## Source material
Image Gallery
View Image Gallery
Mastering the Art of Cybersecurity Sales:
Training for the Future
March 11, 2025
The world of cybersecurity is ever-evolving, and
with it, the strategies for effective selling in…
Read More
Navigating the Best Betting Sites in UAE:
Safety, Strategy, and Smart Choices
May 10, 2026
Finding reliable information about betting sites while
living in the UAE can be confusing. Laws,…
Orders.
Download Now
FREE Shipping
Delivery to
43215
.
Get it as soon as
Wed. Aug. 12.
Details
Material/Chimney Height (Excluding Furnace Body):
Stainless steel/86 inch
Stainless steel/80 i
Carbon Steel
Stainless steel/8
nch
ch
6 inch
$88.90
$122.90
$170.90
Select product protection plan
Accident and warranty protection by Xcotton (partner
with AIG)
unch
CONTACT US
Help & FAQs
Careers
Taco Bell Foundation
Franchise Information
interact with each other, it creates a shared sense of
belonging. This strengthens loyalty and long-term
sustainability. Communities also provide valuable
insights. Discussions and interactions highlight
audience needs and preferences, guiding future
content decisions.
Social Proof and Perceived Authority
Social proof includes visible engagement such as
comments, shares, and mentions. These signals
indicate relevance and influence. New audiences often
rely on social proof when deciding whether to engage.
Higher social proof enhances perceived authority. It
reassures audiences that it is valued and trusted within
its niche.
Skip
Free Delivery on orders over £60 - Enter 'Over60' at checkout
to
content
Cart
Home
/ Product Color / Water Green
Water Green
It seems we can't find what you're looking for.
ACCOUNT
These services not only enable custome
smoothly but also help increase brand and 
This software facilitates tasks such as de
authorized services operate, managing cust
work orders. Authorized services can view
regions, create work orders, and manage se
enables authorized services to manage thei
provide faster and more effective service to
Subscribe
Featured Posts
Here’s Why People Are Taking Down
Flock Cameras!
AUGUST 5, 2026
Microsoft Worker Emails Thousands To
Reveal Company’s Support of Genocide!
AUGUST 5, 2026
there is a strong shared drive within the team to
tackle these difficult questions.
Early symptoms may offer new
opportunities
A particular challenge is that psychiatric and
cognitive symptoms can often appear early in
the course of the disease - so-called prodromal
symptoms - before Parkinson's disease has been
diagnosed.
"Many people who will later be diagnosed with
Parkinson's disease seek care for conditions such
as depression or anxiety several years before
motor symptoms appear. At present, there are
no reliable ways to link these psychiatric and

## Description of the task
Write out each line exactly, as it is shown above.

## Final answer
Image Gallery
View Image Gallery
Mastering the Art of Cybersecurity Sales:
Training for the Future
March 11, 2025
The world of cybersecurity is ever-evolving, and
with it, the strategies for effective selling in…
Read More
Navigating the Best Betting Sites in UAE:
Safety, Strategy, and Smart Choices
May 10, 2026
Finding reliable information about betting sites while
living in the UAE can be confusing. Laws,…
Orders.
Download Now
FREE Shipping
Delivery to
43215
.
Get it as soon as
Wed. Aug. 12.
Details
Material/Chimney Height (Excluding Furnace Body):
Stainless steel/86 inch
Stainless steel/80 i
Carbon Steel
Stainless steel/8
nch
ch
6 inch
$88.90
$122.90
$170.90
Select product protection plan
Accident and warranty protection by Xcotton (partner
with AIG)
unch
CONTACT US
Help & FAQs
Careers
Taco Bell Foundation
Franchise Information
interact with each other, it creates a shared sense of
belonging. This strengthens loyalty and long-term
sustainability. Communities also provide valuable
insights. Discussions and interactions highlight
audience needs and preferences, guiding future
content decisions.
Social Proof and Perceived Authority
Social proof includes visible engagement such as
comments, shares, and mentions. These signals
indicate relevance and influence. New audiences often
rely on social proof when deciding whether to engage.
Higher social proof enhances perceived authority. It
reassures audiences that it is valued and trusted within
its niche.
Skip
Free Delivery on orders over £60 - Enter 'Over60' at checkout
to
content
Cart
Home
/ Product Color / Water Green
Water Green
It seems we can't find what you're looking for.
ACCOUNT
These services not only enable custome
smoothly but also help increase brand and 
This software facilitates tasks such as de
authorized services operate, managing cust
work orders. Authorized services can view
regions, create work orders, and manage se
enables authorized services to manage thei
provide faster and more effective service to
Subscribe
Featured Posts
Here’s Why People Are Taking Down
Flock Cameras!
AUGUST 5, 2026
Microsoft Worker Emails Thousands To
Reveal Company’s Support of Genocide!
AUGUST 5, 2026
there is a strong shared drive within the team to
tackle these difficult questions.
Early symptoms may offer new
opportunities
A particular challenge is that psychiatric and
cognitive symptoms can often appear early in
the course of the disease - so-called prodromal
symptoms - before Parkinson's disease has been
diagnosed.
"Many people who will later be diagnosed with
Parkinson's disease seek care for conditions such
as depression or anxiety several years before
motor symptoms appear. At present, there are
no reliable ways to link these psychiatric and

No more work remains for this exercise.